Pursuant to section 19(b)(1) of the Securities Exchange Act of 1934 (“Act”) and rule 19b-4 thereunder, notice is hereby given that on February 28, 2002, the New York Stock Exchange, Inc. (“NYSE” or “Exchange”) filed with the Securities and Exchange Commission (“Commission”) the proposed rule change as described in items I, II and III below, which items have been prepared by the Exchange. On December 30, 2002, the Exchange filed an amendment to the proposed rule change. The Commission is publishing this notice to solicit comments on the proposed rule change, as amended, from interested persons.

17 CFR 240.19b-4.

See letter from Darla C. Stuckey, Corporate Secretary, NYSE, to Nancy J. Sanow, Assistant Director, Division of Market Regulation, Commission, dated December 30, 2002 (“Amendment No. 1”). Amendment No. 1 replaces the filing in its entirety and provides, in the proposed rule text and the purpose section of the filing, clarification and further details on the use of Exchange authorized and issued portable telephones on the Exchance floor.

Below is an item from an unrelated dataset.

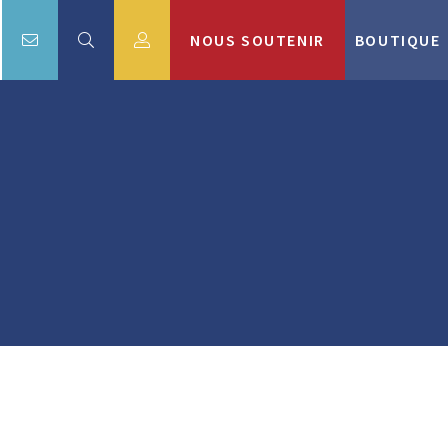
NOUS SOUTENIR
BOUTIQUE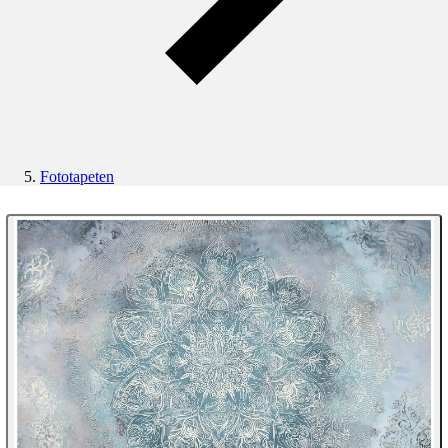
Fototapeten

I. Self-Regulatory Organization's Statement of the Terms of Substance of the Proposed Rule Change

The Exchange proposes to amend NYSE rule 36 (Communication Between Exchange and Members' Offices) to allow a Floor broker's use of an Exchange authorized and provided portable telephone on the Exchange Floor upon approval by the Exchange, by deleting the current prohibition against such use. Below is the text of the proposed rule change, as amended. Proposed new language is italicized; proposed deletions are in brackets.

Rule 36 Communications Between Exchange and Members' Offices

No member or member organization shall establish or maintain any telephonic or electronic communication between the Floor and any other location without the approval of the Exchange. The Exchange may to the extent not inconsistent with the Securities Exchange Act of 1934, as amended, deny, limit or revoke such approval whenever it determines, in accordance with the procedures set forth in Rule 475, that such communication is inconsistent with the public interest, the protection of investors or just and equitable principles of trade.

Supplementary Material

.10 Installation of telephone lines to Exchange.—The Telephone Company will not recognize any order for the installation or disconnection of a telephone line between the Floor and any other location, except such orders as are issued by the Exchange directly to the Telephone Company.

Requests for telephone lines should be sent to Market Operations Division. Members or member organizations who desire such installations or disconnections should present their requests sufficiently in advance of the desired effective date to avoid any inconvenience resulting from insufficient notice to the Telephone Company.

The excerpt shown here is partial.